We have had a serious crabgrass problem since we bought our house. This is on a slope that we don't want to have to mow and are looking at wildflowers as something that could out compete the crabgrass.

Will pre-emergent used to kill crabgrass (basically our entire lawn) also kill our new wildflower seeds? Having trouble finding this answer on google.

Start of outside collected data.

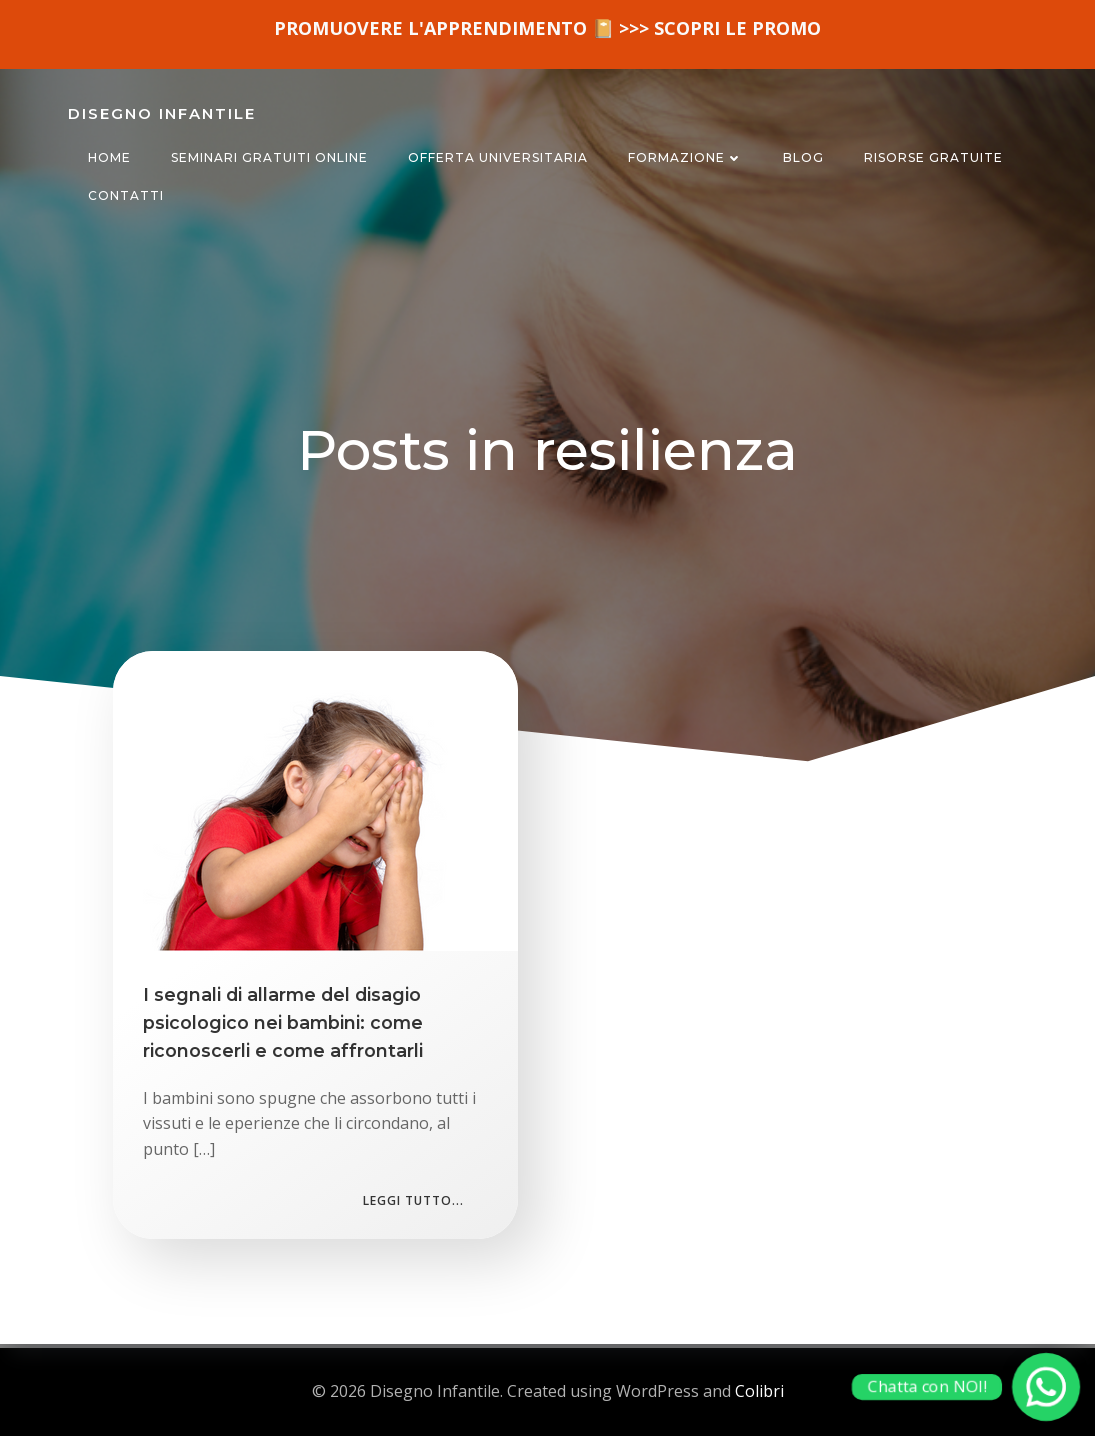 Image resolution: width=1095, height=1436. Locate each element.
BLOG (803, 157)
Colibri (759, 1391)
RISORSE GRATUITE (933, 157)
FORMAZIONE (685, 157)
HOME (109, 157)
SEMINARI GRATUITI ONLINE (269, 157)
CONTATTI (126, 195)
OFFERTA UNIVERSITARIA (498, 157) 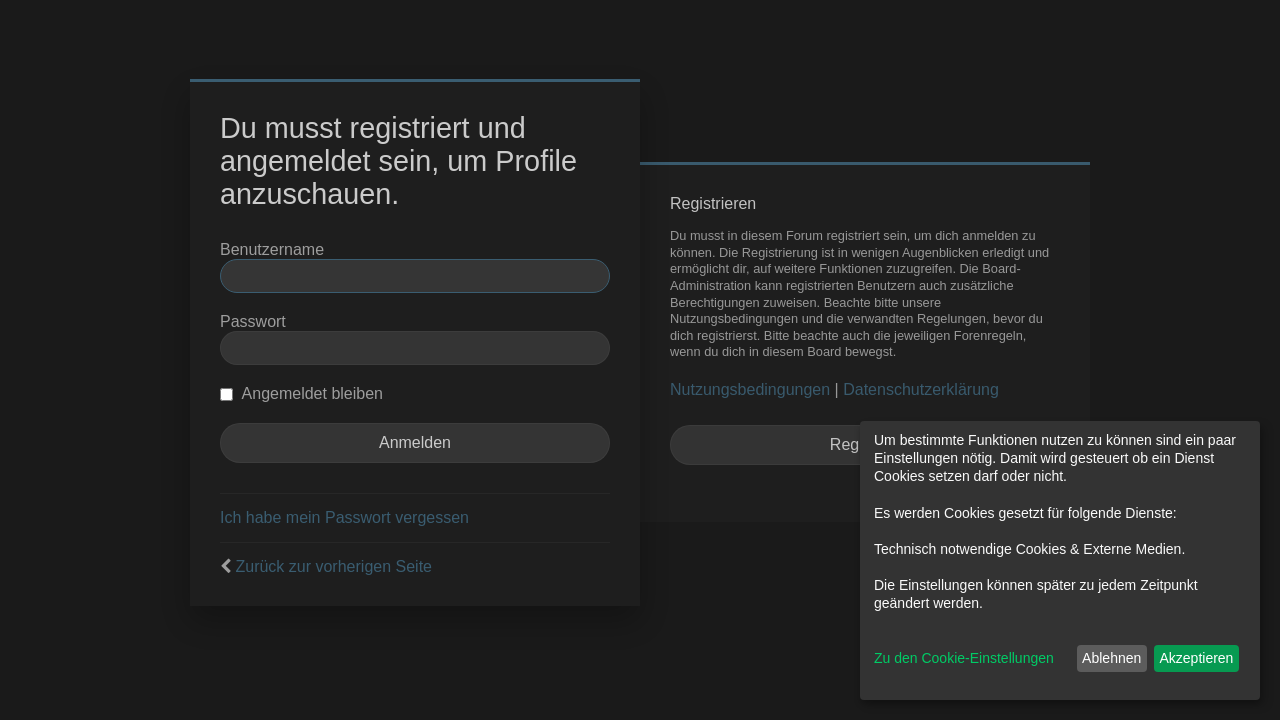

  • IMO preventing crabgrass seeds from germinating is a battle not worth fighting. I moved into a suburban home that was pretty bad. I just let it all come up for a few years. I hand pulled large clumps and mowed them into the thatch with the walking mower as I mowed. I sprayed large areas with selective herbicide. After a few years, the number of seeds in the soil finally dwindled.
    – Evil Elf
    Commented Jan 12, 2021 at 13:48

1 Answer 1


Pre-emergent weedkillers work by disrupting the root growth of newly germinated seeds, so that the seeds germinate and then die. The length of time it stays active in the soil depends on the formulation of the brand that you buy.

Crabgrass germinates over quite a wide soil temperature range, so a brand that is intended for crabgrass will presumably stay active in the soil for a long time (i.e. several weeks).

It will not affect plants that have already germinated and are growing, but if your wildflowers are annuals which produce seed and then die each year, it will kill the wildflowers as they germinate.